Mission Delhi – Muhammed Anas, Pahari Rajaan
One of the one percent in 13 million.
[Text and photos by Mayank Austen Soofi]
He is 23. He has a dream. “I want to live in a house that has more than one room,” says Muhammed Anas. A bangle seller, he has spent all his years, so far, in a single-room house in Old Delhi’s Pahari Rajaan. This slow afternoon, while waiting for customers at his shop near Khajoor Wali Masjid (the khajoor tree vanished long ago), Mr Anas tells of his present house, as well as about the dream home in which he wishes to spend the rest of his life.
On his present house:
“It’s not really a room but a large hall on the ground floor, with a kitchen and a bathroom. We live across the lane from a meat shop. My late father bought the house some 30 years ago. Six of us are living in it—my mother, my sister, and we four brothers. The house has two beds, one small dining table, a fridge, a LED TV, and a window AC. In case of a power failure, there is ghup andhera (pitch darkness) inside even at midday—because there is no window! I feel no air, no oxygen in our home. I’m lucky to be able to spend the entire day in the shop. Sometimes, while at home, I pass the time looking at the walls, which are covered with photos of our family trips to various dargahs in Delhi and in other cities. Once we went to Haji Ali’s shrine in Mumbai. We also have many pictures of our trip to Kashmir.”
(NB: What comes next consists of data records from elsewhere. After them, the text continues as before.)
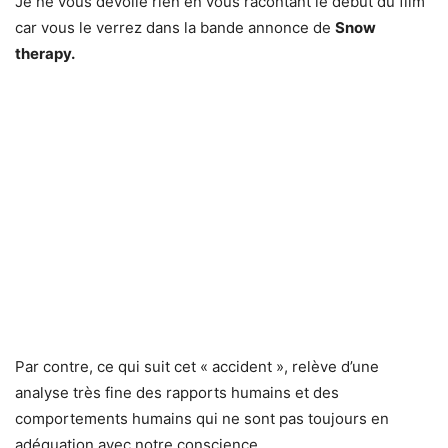
Je ne vous dévoile rien en vous racontant le début du film
car vous le verrez dans la bande annonce de
Snow
therapy.
Par contre, ce qui suit cet « accident », relève d’une
analyse très fine des rapports humains et des
comportements humains qui ne sont pas toujours en
adéquation avec notre conscience.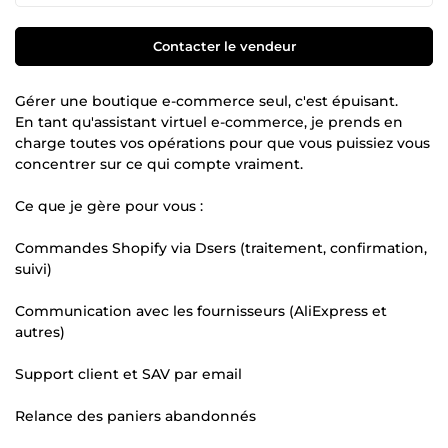
Contacter le vendeur
Gérer une boutique e-commerce seul, c'est épuisant.
En tant qu'assistant virtuel e-commerce, je prends en
charge toutes vos opérations pour que vous puissiez vous
concentrer sur ce qui compte vraiment.
Ce que je gère pour vous :
Commandes Shopify via Dsers (traitement, confirmation,
suivi)
Communication avec les fournisseurs (AliExpress et
autres)
Support client et SAV par email
Relance des paniers abandonnés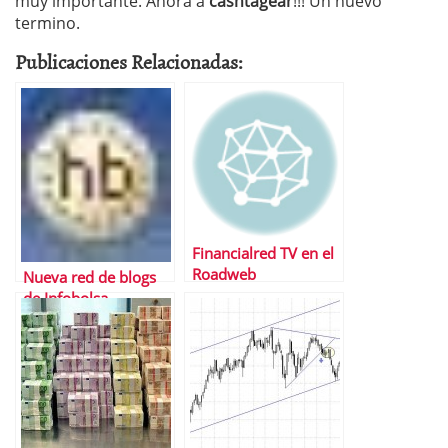
muy importante. Ahora a
cashtagear
!!! Un nuevo
termino.
Publicaciones Relacionadas:
Financialred TV en el
Roadweb
Nueva red de blogs
de Infobolsa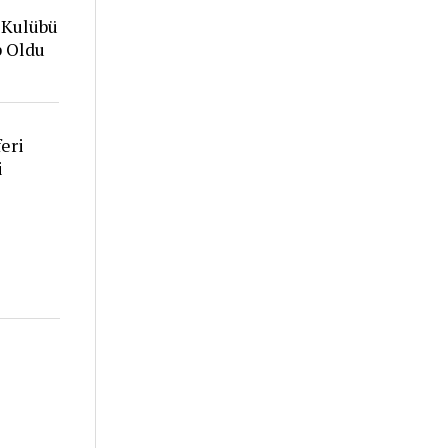
 Kulübü
p Oldu
eri
i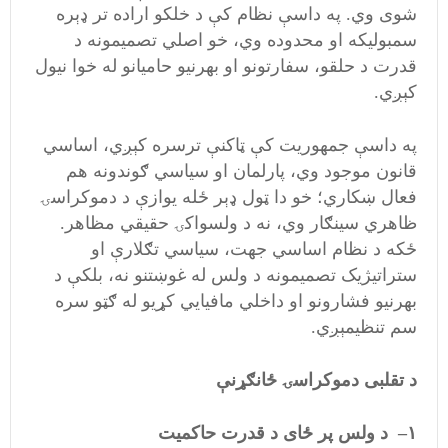
شوی وي. په داسې نظام کې د خلکو اراده تر ډېره
سمبولیکه او محدوده وي، خو اصلي تصمیمونه د
قدرت د حلقو، سفارتونو او بهرنیو حامیانو له خوا نیول
کېږي.
په داسې جمهوریت کې ټاکنې ترسره کېږي، اساسي
قانون موجود وي، پارلمان او سیاسي ګوندونه هم
فعال ښکاري؛ خو دا ټول ډېر ځله یوازې د دموکراسۍ
ظاهري سینګار وي، نه د ولسواکۍ حقیقي مظاهر.
ځکه د نظام اساسي جهت، سیاسي تګلارې او
ستراتیژیک تصمیمونه د ولس له غوښتنو نه، بلکې د
بهرنیو فشارونو او داخلي مافیایي کړیو له ګټو سره
سم تنظیمېږي.
د تقلبی دموکراسۍ ځانګړنې
۱
–
د ولس پر ځای د قدرت حاکمیت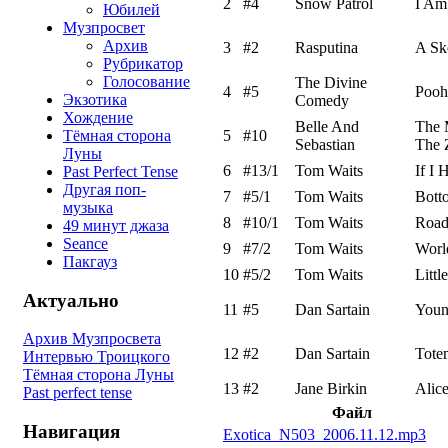
2
#4
Snow Patrol
I Am
Юбилей
Музпросвет
Архив
3
#2
Rasputina
A Sk
Рубрикатор
Голосование
The Divine
4
#5
Pooh
Экзотика
Comedy
Хождение
Belle And
The 
Тёмная сторона
5
#10
Sebastian
The 
Луны
6
#13/1
Tom Waits
If I
Past Perfect Tense
Другая поп-
7
#5/1
Tom Waits
Bott
музыка
8
#10/1
Tom Waits
Road
49 минут джаза
Seance
9
#7/2
Tom Waits
Worl
Пакгауз
10
#5/2
Tom Waits
Littl
Актуально
11
#5
Dan Sartain
Youn
Архив Музпросвета
12
#2
Dan Sartain
Tote
Интервью Троицкого
Тёмная сторона Луны
13
#2
Jane Birkin
Alic
Past perfect tense
Файл
Навигация
Exotica_N503_2006.11.12.mp3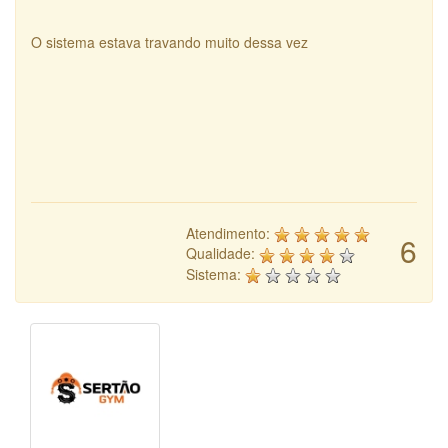
O sistema estava travando muito dessa vez
Atendimento:
6
Qualidade:
Sistema: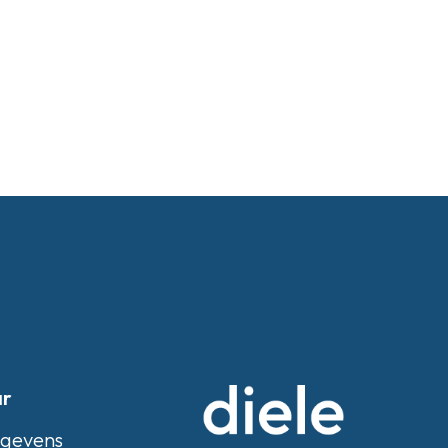
ar
egevens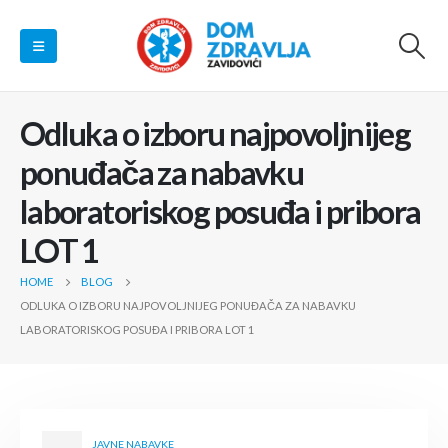
Odluka o izboru najpovoljnijeg
ponuđača za nabavku
laboratoriskog posuđa i pribora
LOT 1
HOME
BLOG
ODLUKA O IZBORU NAJPOVOLJNIJEG PONUĐAČA ZA NABAVKU
LABORATORISKOG POSUĐA I PRIBORA LOT 1
JAVNE NABAVKE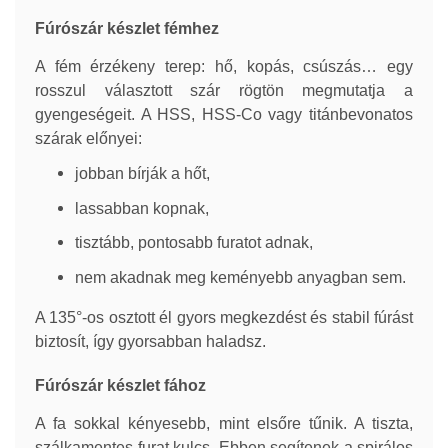
Fúrószár készlet fémhez
A fém érzékeny terep: hő, kopás, csúszás… egy
rosszul választott szár rögtön megmutatja a
gyengeségeit. A HSS, HSS-Co vagy titánbevonatos
szárak előnyei:
jobban bírják a hőt,
lassabban kopnak,
tisztább, pontosabb furatot adnak,
nem akadnak meg keményebb anyagban sem.
A 135°-os osztott él gyors megkezdést és stabil fúrást
biztosít, így gyorsabban haladsz.
Fúrószár készlet fához
A fa sokkal kényesebb, mint elsőre tűnik. A tiszta,
szálkamentes furat kulcs. Ebben segítenek a spirálos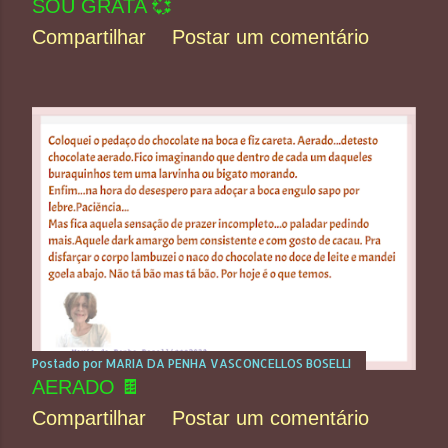
SOU GRATA 💞
Compartilhar
Postar um comentário
Postado por
MARIA DA PENHA VASCONCELLOS BOSELLI
AERADO 🍫
Compartilhar
Postar um comentário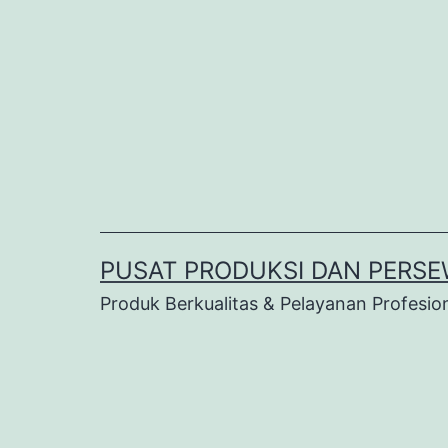
Lewati
ke
konten
PUSAT PRODUKSI DAN PERSE
Produk Berkualitas & Pelayanan Profesio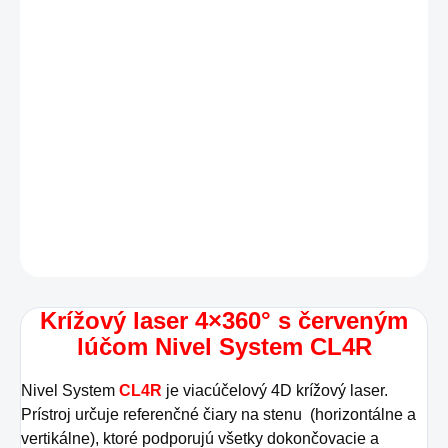
Vo zvýhodnených setoch
Manuál ku krížovým laserom cl1-
cl2-cl3-cl4
DETAILNÉ INFORMÁCIE
OPÝTAŤ SA
STRÁŽIŤ
Krížový laser 4×360° s červeným
lúčom Nivel System CL4R
Nivel System
CL4R
je viacúčelový 4D krížový laser.
Prístroj určuje referenčné čiary na stenu (horizontálne a
vertikálne), ktoré podporujú všetky dokončovacie a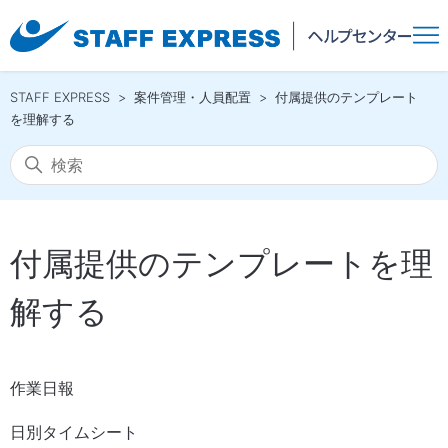
STAFF EXPRESS
案件管理・人員配置
付属提供のテンプレート
を理解する
付属提供のテンプレートを理
解する
作業日報
日別タイムシート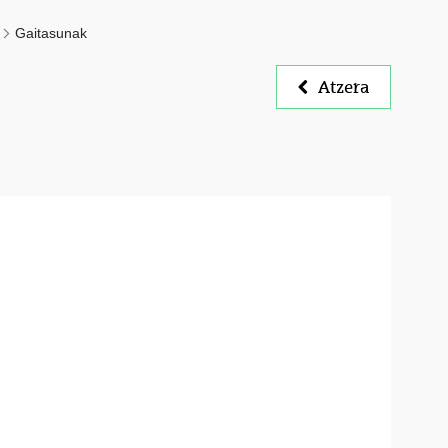
Gaitasunak
Atzera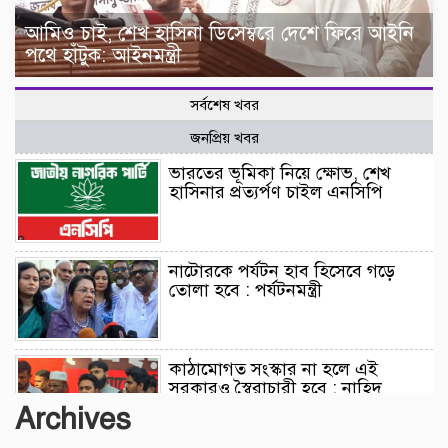
আমিও চাই, শেখ হাসিনা ডিসেম্বরে দেশে ফিরে আইনি
পথে হাঁটুক: আইনমন্ত্রী
সর্বশেষ খবর
জনপ্রিয় খবর
ভারতের ভূমিকা নিয়ে ক্ষোভ, শেখ
হাসিনার প্রত্যর্পণ চাইল এনসিপি
নাটোরকে পর্যটন হাব হিসেবে গড়ে
তোলা হবে : পর্যটনমন্ত্রী
কাঠামোগত সংস্কার না হলে এই
সরকারও স্বৈরাচারী হবে : নাহিদ
ইসলাম
Archives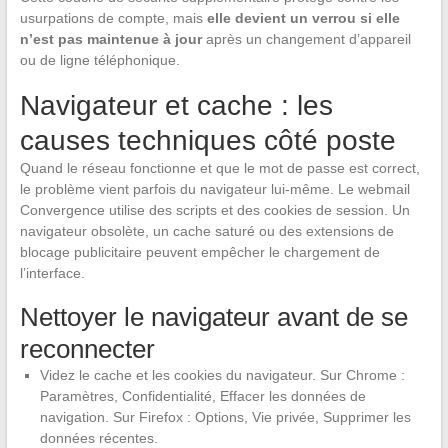
usurpations de compte, mais
elle devient un verrou si elle
n’est pas maintenue à jour
après un changement d’appareil
ou de ligne téléphonique.
Navigateur et cache : les
causes techniques côté poste
Quand le réseau fonctionne et que le mot de passe est correct,
le problème vient parfois du navigateur lui-même. Le webmail
Convergence utilise des scripts et des cookies de session. Un
navigateur obsolète, un cache saturé ou des extensions de
blocage publicitaire peuvent empêcher le chargement de
l’interface.
Nettoyer le navigateur avant de se
reconnecter
Videz le cache et les cookies du navigateur. Sur Chrome :
Paramètres, Confidentialité, Effacer les données de
navigation. Sur Firefox : Options, Vie privée, Supprimer les
données récentes.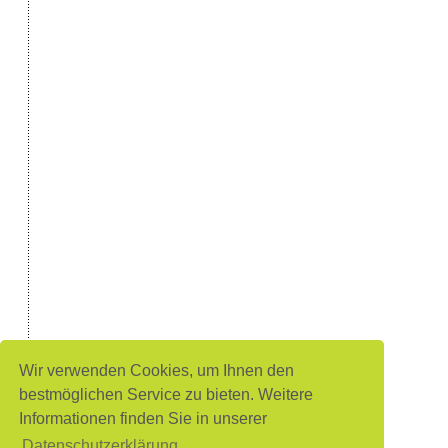
Wir verwenden Cookies, um Ihnen den
bestmöglichen Service zu bieten. Weitere
Informationen finden Sie in unserer
Datenschutzerklärung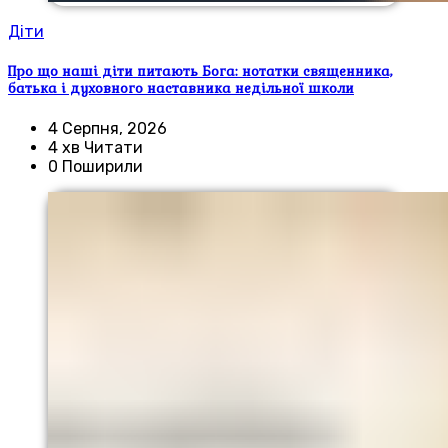
Діти
Про що наші діти питають Бога: нотатки священника,
батька і духовного наставника недільної школи
4 Серпня, 2026
4 хв Читати
0 Поширили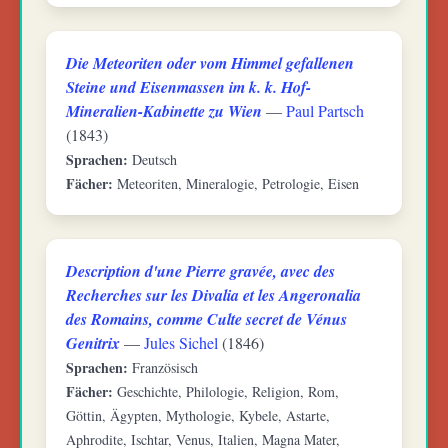
Die Meteoriten oder vom Himmel gefallenen
Steine und Eisenmassen im k. k. Hof-
Mineralien-Kabinette zu Wien
—
Paul Partsch
(1843)
Sprachen:
Deutsch
Fächer:
Meteoriten, Mineralogie, Petrologie, Eisen
Description d'une Pierre gravée, avec des
Recherches sur les Divalia et les Angeronalia
des Romains, comme Culte secret de Vénus
Genitrix
—
Jules Sichel
(1846)
Sprachen:
Französisch
Fächer:
Geschichte, Philologie, Religion, Rom,
Göttin, Ägypten, Mythologie, Kybele, Astarte,
Aphrodite, Ischtar, Venus, Italien, Magna Mater,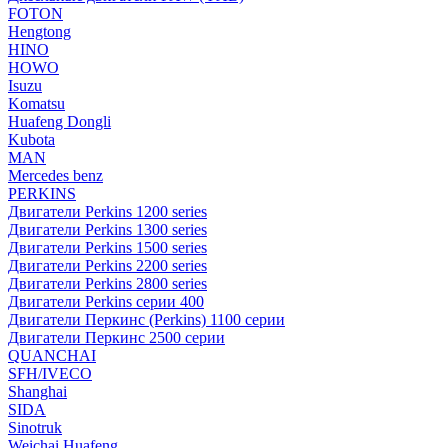
FOTON
Hengtong
HINO
HOWO
Isuzu
Komatsu
Huafeng Dongli
Kubota
MAN
Mercedes benz
PERKINS
Двигатели Perkins 1200 series
Двигатели Perkins 1300 series
Двигатели Perkins 1500 series
Двигатели Perkins 2200 series
Двигатели Perkins 2800 series
Двигатели Perkins серии 400
Двигатели Перкинс (Perkins) 1100 серии
Двигатели Перкинс 2500 серии
QUANCHAI
SFH/IVECO
Shanghai
SIDA
Sinotruk
Weichai Huafeng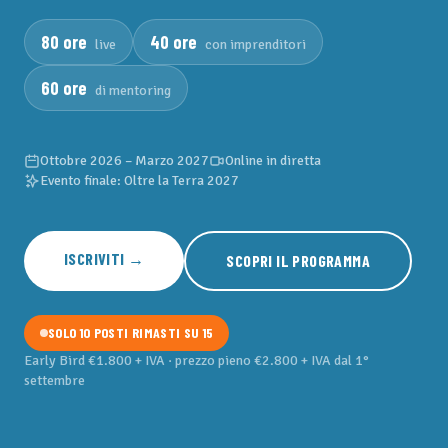
80 ore
40 ore
live
con imprenditori
60 ore
di mentoring
Ottobre 2026 – Marzo 2027
Online in diretta
Evento finale: Oltre la Terra 2027
ISCRIVITI →
SCOPRI IL PROGRAMMA
SOLO 10 POSTI RIMASTI SU 15
Early Bird €1.800 + IVA · prezzo pieno €2.800 + IVA dal 1°
settembre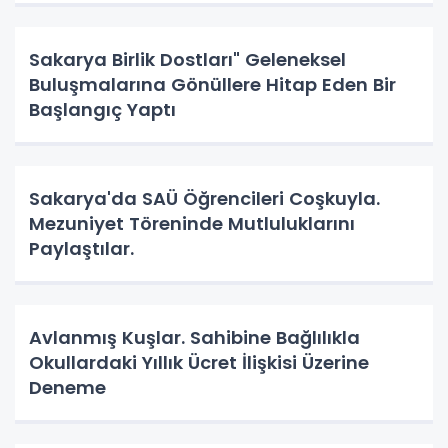
Sakarya Birlik Dostları" Geleneksel
Buluşmalarına Gönüllere Hitap Eden Bir
Başlangıç Yaptı
Sakarya'da SAÜ Öğrencileri Coşkuyla.
Mezuniyet Töreninde Mutluluklarını
Paylaştılar.
Avlanmış Kuşlar. Sahibine Bağlılıkla
Okullardaki Yıllık Ücret İlişkisi Üzerine
Deneme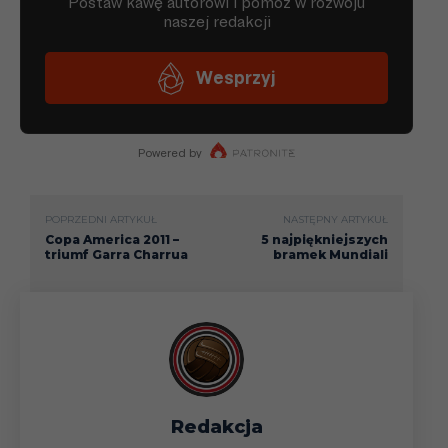
POPRZEDNI ARTYKUŁ
NASTĘPNY ARTYKUŁ
Copa America 2011 –
5 najpiękniejszych
triumf Garra Charrua
bramek Mundiali
Redakcja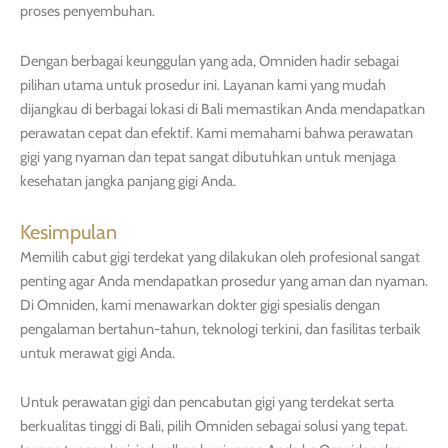
proses penyembuhan.
Dengan berbagai keunggulan yang ada, Omniden hadir sebagai
pilihan utama untuk prosedur ini. Layanan kami yang mudah
dijangkau di berbagai lokasi di Bali memastikan Anda mendapatkan
perawatan cepat dan efektif. Kami memahami bahwa perawatan
gigi yang nyaman dan tepat sangat dibutuhkan untuk menjaga
kesehatan jangka panjang gigi Anda.
Kesimpulan
Memilih cabut gigi terdekat yang dilakukan oleh profesional sangat
penting agar Anda mendapatkan prosedur yang aman dan nyaman.
Di Omniden, kami menawarkan dokter gigi spesialis dengan
pengalaman bertahun-tahun, teknologi terkini, dan fasilitas terbaik
untuk merawat gigi Anda.
Untuk perawatan gigi dan pencabutan gigi yang terdekat serta
berkualitas tinggi di Bali, pilih Omniden sebagai solusi yang tepat.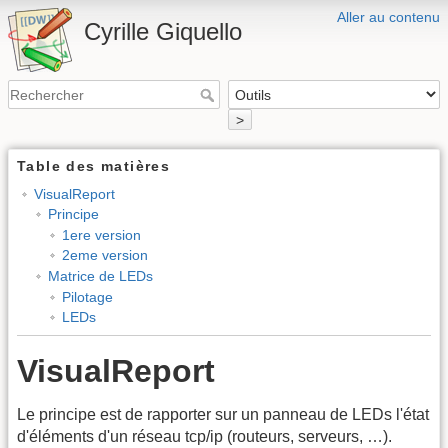
Aller au contenu
Cyrille Giquello
>
Table des matières
VisualReport
Principe
1ere version
2eme version
Matrice de LEDs
Pilotage
LEDs
VisualReport
Le principe est de rapporter sur un panneau de LEDs l'état
d'éléments d'un réseau tcp/ip (routeurs, serveurs, …).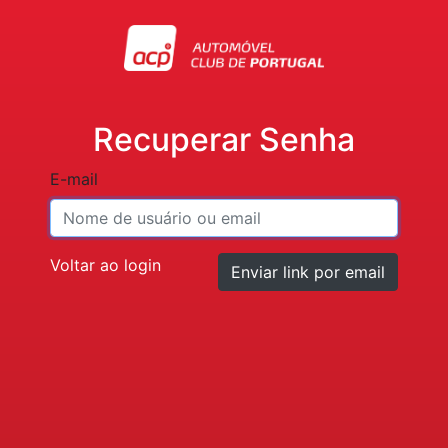
Recuperar Senha
E-mail
Voltar ao login
Enviar link por email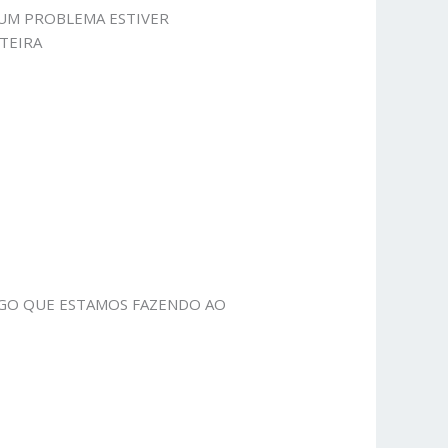
LGUM PROBLEMA ESTIVER
TEIRA
LGO QUE ESTAMOS FAZENDO AO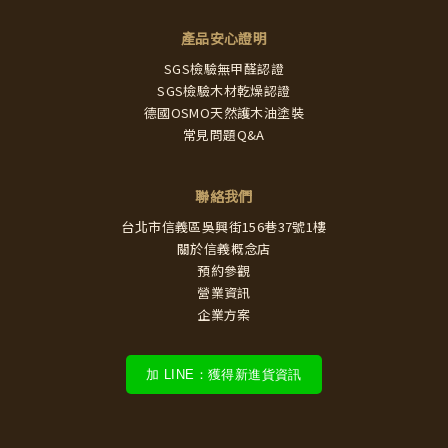
產品安心證明
SGS檢驗無甲醛認證
SGS檢驗木材乾燥認證
德國OSMO天然護木油塗裝
常見問題Q&A
聯絡我們
台北市信義區吳興街156巷37號1樓
關於信義概念店
預約參觀
營業資訊
企業方案
加 LINE：獲得新進貨資訊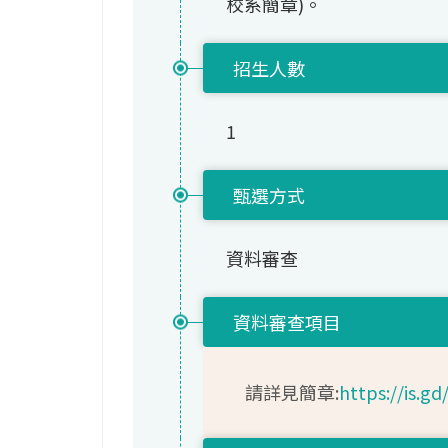
校系簡章)。
招生人數
1
甄選方式
資料審查
資料審查項目
請詳見簡章:
https://is.g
On his “khwabgah,” his dream home:
“It has to be within our Old Delhi, because we are proper Purani Dilli wale and will never leave this area. I’ll prefer Daryaganj’s Lal Wali Gali, which is a very spacious street. There one easily sees the sky, unlike in Pahari Rajaan where I live. Ours will be a top floor flat and will have five rooms, one for each brother, and one for our mother (our sister will hopefully be married by then). Every room will be fitted with a window. Despite living in a bigger house, we will remain a closely knit family. All things will stay the same, except for the fact that at night we will not sleep in the same room.”
Mr Anas now falls silent. He will shut the shop at 9pm after which he will walk back home. Post-dinner, he will hang out with friends along the neighbourhood’s crowded alleys. (That’s his daily routine.) He will return by midnight.